Death is often assumed to arrive when heart and lungs stop. Yet, sometimes the borders between life and death are unclear. Death, then, may get interrupted, delayed, or come undone, disrupting the “natural” and “normal” forms of a “good” death. We acknowledge such disruptions as material and discursive; that is, bodies, minds, geographies, stories, and more act to challenge human perspectives on how people, animals, plants, or things ought to die and where and how the dead ought to be laid to rest. Suddenly, what seemed coherent no longer is, in the breakdown or dissolution of that which is dying but also in the way one orders worlds and afterworlds.

This workshop, thus, seeks to explore socio-ecological networks of the dying and dead that exist at the margins. We see tantalizing glimpses of this endeavor in the work of Achille Mbembe’s notion of “necro-politics” that explores the instrumentalization and material destruction of the human, Philip R. Olson’s “necro-waste” that looks at the human body as a form of material waste, and Joshua Reno’s work on the biosemiotics of shit as a “sign of life.” Such work invites us to pursue and further identify ways to explore and establish connections between dying and death from perspectives that refute a nature/culture binary—to ask questions such as:

·       What boundary work takes place to construct and maintain the categories of alive, not-alive, dead, dying, and undead for places, objects, and beings?

·       How do states and processes of acquiescing to, existing in between, manipulating, or overcoming life and/or death affect normative assumptions about dying and death?

·       What might it mean to reconfigure human understanding of death to a more ecological frame that accommodates more-than-human lives and/or deep time?

·       How might the memories, spirits, or spiritualities related to the dead and dying limit, expand, or explode a material-discursive frame?

·       How do such challenges alter ethical approaches or values attached to dying and death?

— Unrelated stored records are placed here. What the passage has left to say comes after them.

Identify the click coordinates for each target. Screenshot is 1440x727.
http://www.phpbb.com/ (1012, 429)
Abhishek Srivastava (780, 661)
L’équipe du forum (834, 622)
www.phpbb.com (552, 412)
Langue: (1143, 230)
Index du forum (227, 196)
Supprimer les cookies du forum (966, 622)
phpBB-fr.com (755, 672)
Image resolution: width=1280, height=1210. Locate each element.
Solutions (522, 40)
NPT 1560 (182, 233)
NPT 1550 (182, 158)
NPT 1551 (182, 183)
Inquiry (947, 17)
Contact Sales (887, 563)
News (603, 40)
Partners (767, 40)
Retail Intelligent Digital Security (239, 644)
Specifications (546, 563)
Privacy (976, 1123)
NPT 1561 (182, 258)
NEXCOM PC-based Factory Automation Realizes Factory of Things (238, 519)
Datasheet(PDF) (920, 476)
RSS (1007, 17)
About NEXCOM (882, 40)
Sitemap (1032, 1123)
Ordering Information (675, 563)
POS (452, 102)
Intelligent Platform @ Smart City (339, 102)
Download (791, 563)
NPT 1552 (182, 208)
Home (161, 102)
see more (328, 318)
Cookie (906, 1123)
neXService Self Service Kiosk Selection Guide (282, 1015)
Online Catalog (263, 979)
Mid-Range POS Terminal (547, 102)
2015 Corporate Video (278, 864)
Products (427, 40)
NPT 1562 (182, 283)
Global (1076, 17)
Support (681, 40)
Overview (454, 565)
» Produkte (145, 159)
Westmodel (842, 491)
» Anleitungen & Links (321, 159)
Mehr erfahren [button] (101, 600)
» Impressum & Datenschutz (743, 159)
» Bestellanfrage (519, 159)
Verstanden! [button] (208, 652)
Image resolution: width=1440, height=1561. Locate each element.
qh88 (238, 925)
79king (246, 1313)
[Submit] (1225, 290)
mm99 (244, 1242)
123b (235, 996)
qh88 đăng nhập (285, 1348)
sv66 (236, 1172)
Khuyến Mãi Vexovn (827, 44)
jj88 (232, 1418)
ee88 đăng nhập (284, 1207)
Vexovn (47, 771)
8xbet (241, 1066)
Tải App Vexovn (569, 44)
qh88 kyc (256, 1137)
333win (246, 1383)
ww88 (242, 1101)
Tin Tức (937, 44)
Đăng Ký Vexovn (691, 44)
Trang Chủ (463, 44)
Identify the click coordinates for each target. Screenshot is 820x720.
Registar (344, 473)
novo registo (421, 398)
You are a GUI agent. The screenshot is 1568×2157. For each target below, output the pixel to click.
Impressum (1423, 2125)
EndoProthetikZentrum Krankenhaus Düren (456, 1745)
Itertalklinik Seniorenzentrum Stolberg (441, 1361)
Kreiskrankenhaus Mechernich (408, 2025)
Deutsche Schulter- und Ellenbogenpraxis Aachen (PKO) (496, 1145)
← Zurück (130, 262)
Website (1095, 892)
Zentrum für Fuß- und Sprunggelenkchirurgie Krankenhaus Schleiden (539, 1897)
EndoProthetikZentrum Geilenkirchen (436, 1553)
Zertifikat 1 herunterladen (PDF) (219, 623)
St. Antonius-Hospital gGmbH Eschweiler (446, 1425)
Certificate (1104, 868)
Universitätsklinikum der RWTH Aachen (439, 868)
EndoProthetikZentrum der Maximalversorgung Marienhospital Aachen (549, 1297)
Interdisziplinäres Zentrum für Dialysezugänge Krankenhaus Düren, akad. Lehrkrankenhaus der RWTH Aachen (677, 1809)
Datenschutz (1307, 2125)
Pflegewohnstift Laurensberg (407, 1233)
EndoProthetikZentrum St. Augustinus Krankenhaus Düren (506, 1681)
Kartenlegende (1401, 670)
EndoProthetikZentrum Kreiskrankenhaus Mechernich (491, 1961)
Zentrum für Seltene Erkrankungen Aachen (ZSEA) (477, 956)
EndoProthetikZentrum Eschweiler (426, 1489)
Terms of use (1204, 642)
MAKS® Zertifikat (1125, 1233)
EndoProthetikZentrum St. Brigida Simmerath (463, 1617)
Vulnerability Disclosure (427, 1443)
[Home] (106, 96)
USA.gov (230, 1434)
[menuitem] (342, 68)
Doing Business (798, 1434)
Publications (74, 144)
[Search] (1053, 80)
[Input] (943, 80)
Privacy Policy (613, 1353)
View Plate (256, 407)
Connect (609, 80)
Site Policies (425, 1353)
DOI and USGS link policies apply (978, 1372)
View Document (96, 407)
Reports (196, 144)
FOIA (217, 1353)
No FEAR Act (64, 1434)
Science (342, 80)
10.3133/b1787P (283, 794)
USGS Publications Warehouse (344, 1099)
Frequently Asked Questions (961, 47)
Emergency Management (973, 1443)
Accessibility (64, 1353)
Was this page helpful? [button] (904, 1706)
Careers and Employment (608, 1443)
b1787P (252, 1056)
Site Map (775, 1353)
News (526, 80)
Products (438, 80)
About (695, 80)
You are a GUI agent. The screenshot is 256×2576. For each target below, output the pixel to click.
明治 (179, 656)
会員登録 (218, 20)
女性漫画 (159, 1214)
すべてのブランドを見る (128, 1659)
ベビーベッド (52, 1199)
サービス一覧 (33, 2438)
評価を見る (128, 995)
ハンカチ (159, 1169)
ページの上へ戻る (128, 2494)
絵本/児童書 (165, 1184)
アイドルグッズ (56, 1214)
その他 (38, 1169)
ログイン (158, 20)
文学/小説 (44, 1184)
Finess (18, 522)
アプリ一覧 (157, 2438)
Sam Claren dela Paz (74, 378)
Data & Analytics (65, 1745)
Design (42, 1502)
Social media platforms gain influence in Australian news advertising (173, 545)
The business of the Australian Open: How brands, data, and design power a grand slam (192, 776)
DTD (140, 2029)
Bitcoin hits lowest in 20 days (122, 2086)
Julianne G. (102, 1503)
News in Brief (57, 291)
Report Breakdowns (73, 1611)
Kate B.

Through this workshop, we hope to build a bridge between scholars working in the medical and environmental humanities and the social sciences, providing a venue to put into conversation research that explores how dying “bodies”—animal (including human), plant, thing, place—challenge natural, normative, and notions of a “good” death.  We encourage applications from scholars whose research practices consider feminist and queer studies, new materialism and waste, plant and animal studies, non-western or indigenous studies, and/or death studies.

Deadline for abstracts is June 5, 2019. Please send your abstract (max 250 words) and a short biography (100 words) to Natashe Lemos Dekker (N.LemosDekker@uva.nl) and Jesse Peterson (jessep@kth.se). Notifications of acceptance will be sent on June 11, 2019 or shortly thereafter.

We are happy to announce that Philip R. Olsen and Marietta Radomska will give keynote lectures and participate in the workshop. Participants will be asked to submit their papers by August 31. These will be pre-circulated to all participants and each paper assigned a discussant. Papers do not need to be finished articles, but can take the form of a think piece of up to 6 pages. We ask all participants to read all contributions beforehand to ensure in-depth discussion. During the workshop, each participant will pitch their work, followed by another participant who will act as a discussant, and who will pose remarks and questions. All participants will be allocated a text to discuss.

The workshop will be held at KTH – Royal Institute of Technology in Stockholm on September 26-27, 2019. A workshop dinner will take place on the night of the 26th. Lunch and coffee will also be provided free of charge during the workshop. We may be able to offer partial travel reimbursement for some applicants.